We have more options in terms of more alternatives, more clients, better presence, and a much improved reputation of brands. The Bladex brand in the region now carry significantly more weight than in the past, which means and that makes it much easier for us to attract business, attract clients, attract potential partners, look into new investors, fund the new investments, et cetera.
We are working on 2010 already, and I'll promise to you that the shareholders in the market in general our aim is to build quality in the way we run the company and the result, something similar in relative terms to what we'd been over the last couple of years. That's what we are working on. We are very excited, because we see a lot of opportunities. We are exploring them.
I have spoken before about the factoring business. That's about to come to fruition. I hope we have some news to report to you next quarter when we meet. Ever since we started looking at this project, the prospect for growth in that activity have become even better than they were when we started looking at it.
Like that, we are looking at another couple of new business lines, staying within what we know how to do, that we think are going to provide the company with a real kick over the next couple of years, all of which we do indicate that regardless of the quantitative movement that we have seen in the share price in the last two days, Bladex remains one of the best bargains in the universe. And this is our metrics that we are going to bring forth to the market.
We are planning to do seven road shows this year.

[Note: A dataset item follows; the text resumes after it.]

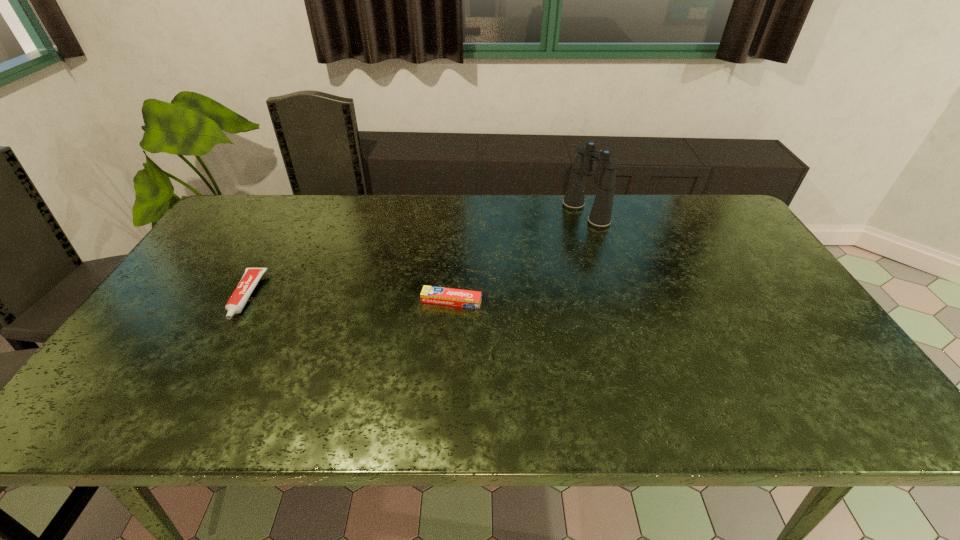 Image resolution: width=960 pixels, height=540 pixels. In order to click on vacant region that satisfies the following two spatial constraints: 1. at the nozzle of the leftmost object; 2. on the left side of the second object from left to right in this screenshot , I will do `click(244, 301)`.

We did three last year. We are bringing the word out to mostly former shareholders of Bladex, people that worked with us in the past, that did very well while they worked with us, but because of some reason I know have not been following Bladex in the last two years.
The couple of people that we have contacted informally so far have been extremely interested when we tell them about the changes that have gone in Bladex. And in fact, if you haven't looked at Bladex for two years, some people hardly recognize the company at all and so have demonstrated great interest in hearing our story. What we believe this is going to bring about is an increase in our shareholding, which would be reflected firstly in increased liquidity; something that we know our shareholders would benefit and would ease their minds. But secondly of course is the more people we bring in, is the price of the share, the price of the stock ought to benefit as well.
So not only are we concentrating on the business itself. We are also going to be spending significantly more time telling the story of the seven road shows. I'm going to participate personally in at least three. Mr. Celorio would do the rest and hopefully as this story gets out. We don’t believe it is out to the extent that it should be. We should see an immediate and important impact on the value of our share because quite frankly given the results and the trend that we have been able to show, we believe that BLADEX remains a bargain and we don't want that to remain the case for much longer.
So, for those of you who have been with us, thank you very much for your confidence. I think it's been rewarded, we're very confident about the future going forward, both the short-term future and in the medium-term. We have a very strong company, a very strong brand, a very strong franchise. Our skills have been proven and the wind is on our back.
So with that I thank you for attention and I look forward to talking to you again certainly in the course of this conference next quarter. Some of you would be talking to I'm sure, during the road-shows that are coming up both in the West Coast and in the East Coast.
Thank you very much. I wish you all success. Best of luck and we'll see each other next quarter.
Thank you ladies and gentlemen. This does conclude today's teleconference. You may now disconnect.